DocketNumber: 325PA91
Judges: Mitchell, Frye, Webb, Whichard
Filed Date: 9/4/1992
Status: Precedential
Modified Date: 11/11/2024
concurring in result.
I respectfully disagree with the Court’s holding that the composite pictures in this case are not hearsay. I believe they are hearsay and, not falling within any recognized exception to the hearsay rule, should have been excluded as substantive evidence. I agree with the Court, however, that the admission of the composite pictures in this case did not prejudice defendant. I therefore concur in the result reached by the Court.
As a preliminary matter, I agree with the Court that the composite pictures were not properly authenticated, and therefore should not have been admitted into evidence for that reason. Having reached this conclusion, it seems unnecessary for the Court to even reach the issue of whether the composite pictures also should have been excluded as hearsay. Because the Court reached this issue, however, I must register my disagreement.
The Court errs, I believe, in its conclusion that the composite pictures are not “statements” or “assertions” within our Rules of Evidence. I cannot accept the Court’s adoption of the State’s argument that the composite pictures “are akin to a photograph, in that they are produced by mechanical procedures essentially
The threshold question is whether the sketches are “statements” within the meaning of Rule [of Evidence] 801(a): “A ‘statement’ is (1) an oral or written assertion or (2) nonverbal conduct of a person, if it is intended by him as an assertion.” The North Carolina Commentary to this definition of “statement” points out the seeming non-difficulty of interpretation of the first sub-part:
It can scarcely be doubted that an assertion made in words is intended by the declarant to be an assertion. Hence verbal assertions readily fall into the category of ‘statement.’
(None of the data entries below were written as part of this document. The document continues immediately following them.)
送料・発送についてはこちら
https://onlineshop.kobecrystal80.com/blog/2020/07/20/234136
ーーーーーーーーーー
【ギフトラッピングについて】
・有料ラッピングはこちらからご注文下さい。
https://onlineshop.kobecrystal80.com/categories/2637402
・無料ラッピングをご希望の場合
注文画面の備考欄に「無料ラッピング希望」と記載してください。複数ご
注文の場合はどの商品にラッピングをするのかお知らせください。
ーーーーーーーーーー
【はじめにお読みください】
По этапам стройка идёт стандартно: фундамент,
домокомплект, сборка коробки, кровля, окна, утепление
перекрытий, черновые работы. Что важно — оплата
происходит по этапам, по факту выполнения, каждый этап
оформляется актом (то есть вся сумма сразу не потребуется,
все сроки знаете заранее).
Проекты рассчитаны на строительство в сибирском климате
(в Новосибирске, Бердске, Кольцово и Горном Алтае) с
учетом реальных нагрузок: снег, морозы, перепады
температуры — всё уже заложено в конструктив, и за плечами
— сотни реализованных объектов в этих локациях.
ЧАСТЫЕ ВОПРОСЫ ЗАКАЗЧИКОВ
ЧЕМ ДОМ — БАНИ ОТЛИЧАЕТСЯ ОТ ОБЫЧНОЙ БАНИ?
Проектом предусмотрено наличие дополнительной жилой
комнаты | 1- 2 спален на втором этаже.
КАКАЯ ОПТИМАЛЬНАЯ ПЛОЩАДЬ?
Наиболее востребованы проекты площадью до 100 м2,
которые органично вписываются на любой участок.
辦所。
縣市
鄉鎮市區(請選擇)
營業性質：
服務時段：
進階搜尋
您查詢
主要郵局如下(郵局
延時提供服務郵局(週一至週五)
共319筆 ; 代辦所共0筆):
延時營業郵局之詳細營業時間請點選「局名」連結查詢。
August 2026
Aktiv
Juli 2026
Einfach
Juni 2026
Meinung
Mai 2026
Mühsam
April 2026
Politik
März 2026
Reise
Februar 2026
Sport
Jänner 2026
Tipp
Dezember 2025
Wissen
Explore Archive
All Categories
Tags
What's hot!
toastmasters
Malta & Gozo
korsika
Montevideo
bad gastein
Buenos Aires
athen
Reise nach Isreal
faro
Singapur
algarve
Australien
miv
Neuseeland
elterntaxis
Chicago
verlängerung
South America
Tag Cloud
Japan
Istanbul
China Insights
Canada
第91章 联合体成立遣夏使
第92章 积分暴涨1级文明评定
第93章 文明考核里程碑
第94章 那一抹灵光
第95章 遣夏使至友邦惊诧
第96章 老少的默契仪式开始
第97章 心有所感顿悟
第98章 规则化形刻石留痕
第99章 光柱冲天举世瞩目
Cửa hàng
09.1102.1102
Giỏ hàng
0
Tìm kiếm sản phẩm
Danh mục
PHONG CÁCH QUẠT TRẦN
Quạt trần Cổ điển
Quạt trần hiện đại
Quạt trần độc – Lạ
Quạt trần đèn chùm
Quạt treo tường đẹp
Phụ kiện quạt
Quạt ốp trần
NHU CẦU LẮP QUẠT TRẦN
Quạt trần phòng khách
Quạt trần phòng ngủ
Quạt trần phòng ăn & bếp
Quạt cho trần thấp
The State quotes Moskowitz, for the proposition that “the sketch itself, as distinguished from [the victims’] statements about it, need not fit an exception to the rule against hearsay because it is not a ‘statement’ and therefore can no more be ‘hearsay’ than a photograph identified by a witness.” [United States v. Moskowitz, 581 F.2d 14, 21 (2d cir.), cert. denied, 439 U.S. 871, 58 L. Ed. 2d 184 (1978)]. Reasoning from the language in the State Commentary to Rule 801(a)(1), we view a sketch as but a silent depiction or replication of “an assertion made in words” about a suspect’s corporeal appearance and thus a statement for purposes of the application of exclusionary Rule 802.
In the present case, absent any State rule parallel to the Federal Rule 801(d)(1) “escape hatch” from the hearsay rule for prior statements and prior identifications, this Court cannot say that a sketch based on oral assertions, and on oral assertions alone, is not a “statement” and, therefore, not subject to the hearsay rules, as a preliminary matter. In that sense, the composites here are not analogous to photographs because the sketches are not necessarily an “accurate” representation of what they in fact purport to show.
Under either a relevance analysis or a hearsay analysis, the sketches in this case were inadmissible. The relevance*424 of the sketches was not established because the witnesses who had seen the robbers did not testify at trial about the accuracy of the police composites. As “statements,” Rule 802 of the North Carolina Rules of Evidence requires their exclusion if offered as substantive evidence, because they do not come within a hearsay exception.
State v. Patterson, 103 N.C. App. 195, 203-205, 405 S.E.2d 200, 206-07 (1991); accord State v. Motta, 66 Haw. 254, 659 P.2d 745 (1983); Commonwealth v. Rothlisberger, 197 Pa. Super. 451, 178 A.2d 853 (1962).
Put simply, it seems clear that had the police artist repeated the statements made to him by the eyewitnesses, these statements would be classified as hearsay. How, then, can the product of these statements — the composite pictures —be somehow transformed into nonhearsay? I don’t believe it can and thus am unable to join the Court’s opinion. I therefore concur only in the result reached by the Court.